Without omission or alteration, write out all of the data.
*** Block opens ***
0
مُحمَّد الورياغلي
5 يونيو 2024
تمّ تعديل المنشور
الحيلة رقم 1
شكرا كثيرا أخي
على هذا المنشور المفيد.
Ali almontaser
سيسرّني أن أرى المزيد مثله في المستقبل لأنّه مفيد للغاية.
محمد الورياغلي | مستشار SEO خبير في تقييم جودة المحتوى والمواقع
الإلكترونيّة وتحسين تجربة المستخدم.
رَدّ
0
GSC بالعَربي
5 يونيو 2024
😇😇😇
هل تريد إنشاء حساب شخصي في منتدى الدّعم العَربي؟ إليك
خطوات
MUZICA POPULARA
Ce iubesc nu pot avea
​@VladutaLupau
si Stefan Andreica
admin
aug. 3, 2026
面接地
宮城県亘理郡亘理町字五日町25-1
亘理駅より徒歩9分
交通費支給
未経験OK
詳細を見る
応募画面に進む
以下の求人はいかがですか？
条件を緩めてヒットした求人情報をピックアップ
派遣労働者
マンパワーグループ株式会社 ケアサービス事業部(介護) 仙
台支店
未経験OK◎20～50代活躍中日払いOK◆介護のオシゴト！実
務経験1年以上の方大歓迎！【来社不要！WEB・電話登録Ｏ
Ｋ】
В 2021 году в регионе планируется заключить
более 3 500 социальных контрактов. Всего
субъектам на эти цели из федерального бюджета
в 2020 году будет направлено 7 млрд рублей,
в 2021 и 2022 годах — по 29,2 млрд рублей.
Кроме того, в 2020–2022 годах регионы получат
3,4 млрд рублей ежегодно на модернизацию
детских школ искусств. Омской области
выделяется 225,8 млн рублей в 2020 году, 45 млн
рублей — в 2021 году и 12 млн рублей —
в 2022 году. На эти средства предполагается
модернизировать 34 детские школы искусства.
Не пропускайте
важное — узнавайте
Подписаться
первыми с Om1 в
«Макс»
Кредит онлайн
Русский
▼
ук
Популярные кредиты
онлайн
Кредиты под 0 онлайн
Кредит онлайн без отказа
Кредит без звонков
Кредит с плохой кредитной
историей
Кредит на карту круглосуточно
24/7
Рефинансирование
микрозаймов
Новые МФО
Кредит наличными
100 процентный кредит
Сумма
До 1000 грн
*** Block closes ***
• [EXERCISE RESULT]:
0
مُحمَّد الورياغلي
5 يونيو 2024
تمّ تعديل المنشور
الحيلة رقم 1
شكرا كثيرا أخي
على هذا المنشور المفيد.
Ali almontaser
سيسرّني أن أرى المزيد مثله في المستقبل لأنّه مفيد للغاية.
محمد الورياغلي | مستشار SEO خبير في تقييم جودة المحتوى والمواقع
الإلكترونيّة وتحسين تجربة المستخدم.
رَدّ
0
GSC بالعَربي
5 يونيو 2024
😇😇😇
هل تريد إنشاء حساب شخصي في منتدى الدّعم العَربي؟ إليك
خطوات
MUZICA POPULARA
Ce iubesc nu pot avea
​@VladutaLupau
si Stefan Andreica
admin
aug. 3, 2026
面接地
宮城県亘理郡亘理町字五日町25-1
亘理駅より徒歩9分
交通費支給
未経験OK
詳細を見る
応募画面に進む
以下の求人はいかがですか？
条件を緩めてヒットした求人情報をピックアップ
派遣労働者
マンパワーグループ株式会社 ケアサービス事業部(介護) 仙
台支店
未経験OK◎20～50代活躍中日払いOK◆介護のオシゴト！実
務経験1年以上の方大歓迎！【来社不要！WEB・電話登録Ｏ
Ｋ】
В 2021 году в регионе планируется заключить
более 3 500 социальных контрактов. Всего
субъектам на эти цели из федерального бюджета
в 2020 году будет направлено 7 млрд рублей,
в 2021 и 2022 годах — по 29,2 млрд рублей.
Кроме того, в 2020–2022 годах регионы получат
3,4 млрд рублей ежегодно на модернизацию
детских школ искусств. Омской области
выделяется 225,8 млн рублей в 2020 году, 45 млн
рублей — в 2021 году и 12 млн рублей —
в 2022 году. На эти средства предполагается
модернизировать 34 детские школы искусства.
Не пропускайте
важное — узнавайте
Подписаться
первыми с Om1 в
«Макс»
Кредит онлайн
Русский
▼
ук
Популярные кредиты
онлайн
Кредиты под 0 онлайн
Кредит онлайн без отказа
Кредит без звонков
Кредит с плохой кредитной
историей
Кредит на карту круглосуточно
24/7
Рефинансирование
микрозаймов
Новые МФО
Кредит наличными
100 процентный кредит
Сумма
До 1000 грн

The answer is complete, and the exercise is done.